Tattoos, Copyright, the Prime Minster and Estate Planning
When preparing your will it is important to consider what assets you own and what you can leave to your heirs. Do you think of copyrights when you consider your assets? Probably not, but if you own a copyright over something, these rights can be left to your estate or heirs. A recent article written by Faksen lawyer Demetre Vasilounis discussed the idea of copyright law as it applies to tattoos, estate planning, and how tattoo artists, like other artists, are likely covered by the Copyright Act.
Copyright can exist on any original artistic work that is in a fixed form, this includes the rights over the works reproduction in any medium. As noted by Vasilounis, there is no reason why human skin is not counted as a fixed form. This idea is supported by case law from the United States, where the courts have found tattoos are and can be subject to copyright. Cases dealing with this issue are stem primarily from the United States, centring on high profile athletes and the reproduction of their tattoos in different mediums. One example is a lawsuit stemming from Mike Tyson’s tattoo being reproduced in the Hangover on actor Ed Helms, but there are also a number of cases dealing with professional athletes likeness in video games including depictions their tattoos.
This issue may seem more like a legal problem you’d encounter in the United States based on the stereotype that Americans are focused on celebrity culture and are quick to start law suits, however there are high profile tattooed Canadians whose likeness is often reproduced in a variety of mediums. The most apparent example of this is our Prime Minister, Justin Trudeau who is known for his love of the shirtless selfie. If you have seen these famous selfies, then you have probably caught a glimpse of his shoulder tattoo, which is based on the artwork of Haida artist Robert Davidson. While Davidson is not a tattoo artist, and did not consent to Trudeau using his art as the template for Trudeau’s tattoo, Davidson’s copyright might be engaged in certain reproduction of Trudeau’s likeness should they include the tattoo. This hypothetical isn’t that farfetched, as Trudeau’s likeness is depicted in many mediums; you can buy Trudeau socks, Trudeau calendars, Trudeau shirts, and he is frequently depicted in television shows (i.e. Our Cartoon President). If these products included a depiction of the Prime Ministers tattoo’s, it is possible (assuming Davidson hasn’t assigned his copyrights to Trudeau or anyone else) that Davidson’s copyrights over the design may be infringed. While entirely hypothetical, as copyright issues related to tattoos increase in the United States, it is only a matter of time before Canadian courts begin to grapple with similar issues.
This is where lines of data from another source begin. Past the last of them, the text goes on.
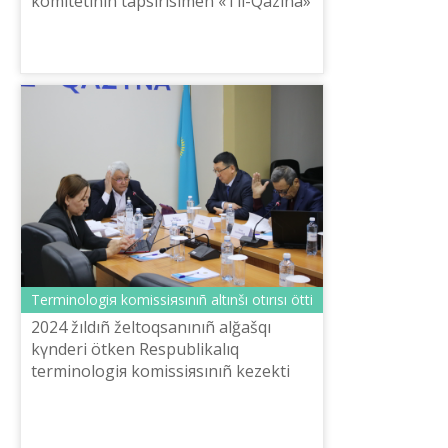
komitetіnіñ tapsırısımen «Tіl-Qazına»
ÛĞPO-ğı Abai.institute žobası aяsında
qazaq tіlіn meñgerudіñ žaña ...
Terminologiя komissiяsınıñ altınšı otırısı öttі
2024 žıldıñ želtoqsanınıñ alğašqı
kүnderі ötken Respublikalıq
terminologiя komissiяsınıñ kezektі
otırısı žaratılıstanu-matematika
bağıtına arnaldı.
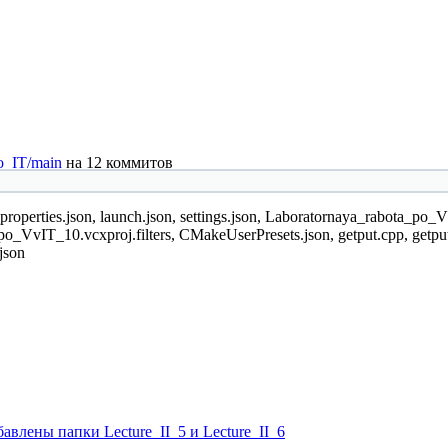
o_IT/main
на 12 коммитов
perties.json, launch.json, settings.json, Laboratornaya_rabota_po
_VvIT_10.vcxproj.filters, CMakeUserPresets.json, getput.cpp, getp
json
влены папки Lecture_II_5 и Lecture_II_6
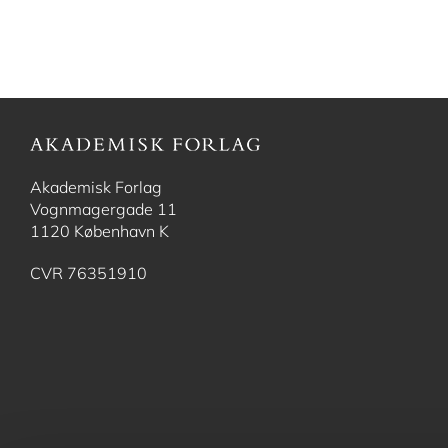
Akademisk Forlag
Vognmagergade 11
1120 København K
CVR 76351910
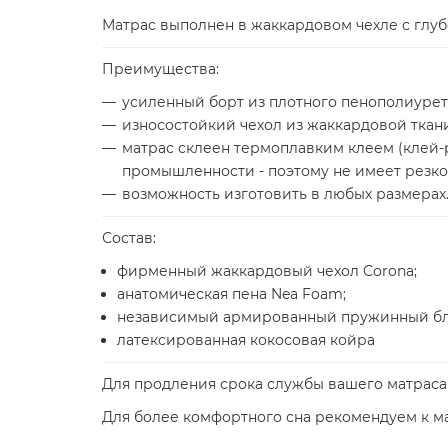
Матрас выполнен в жаккардовом чехле с глуб
Преимущества:
усиленный борт из плотного пенополиурет
износостойкий чехол из жаккардовой ткан
матрас склеен термоплавким клеем (клей
промышленности - поэтому не имеет резког
возможность изготовить в любых размерах
Состав:
фирменный жаккардовый чехол Corona;
анатомическая пена Nea Foam;
независимый армированный пружинный бло
латексированная кокосовая койра
Для продления срока службы вашего матрас
Для более комфортного сна рекомендуем к м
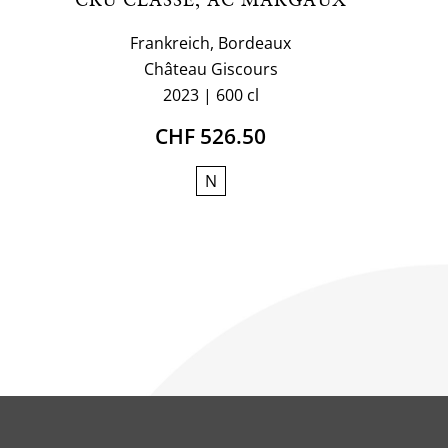
Frankreich, Bordeaux
Château Giscours
2023
600 cl
CHF 526.50
N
So what does this mean for the average person? Concerns over copyrights attached to a tattoo shouldn’t keep you up at night. While the copyright to your tattoo may belong to the tattoo artist or the artist who created the original design, copyright issues shouldn’t arise unless the tattoo was reproduced in some medium without the artists consent. Canadian courts have yet to deal with this issue, and while unlikely to impact the majority of people, from the positioning of the Copyright Act, Vasilounis notes that tattoo artists would be smart to consider the rights they may have to their intellectual property (i.e. tattoos which they themselves have designed). The rights to this intellectual property can be put in a will, and may be an increasing consideration for tattoo artist, specifically when they may have high profile clients.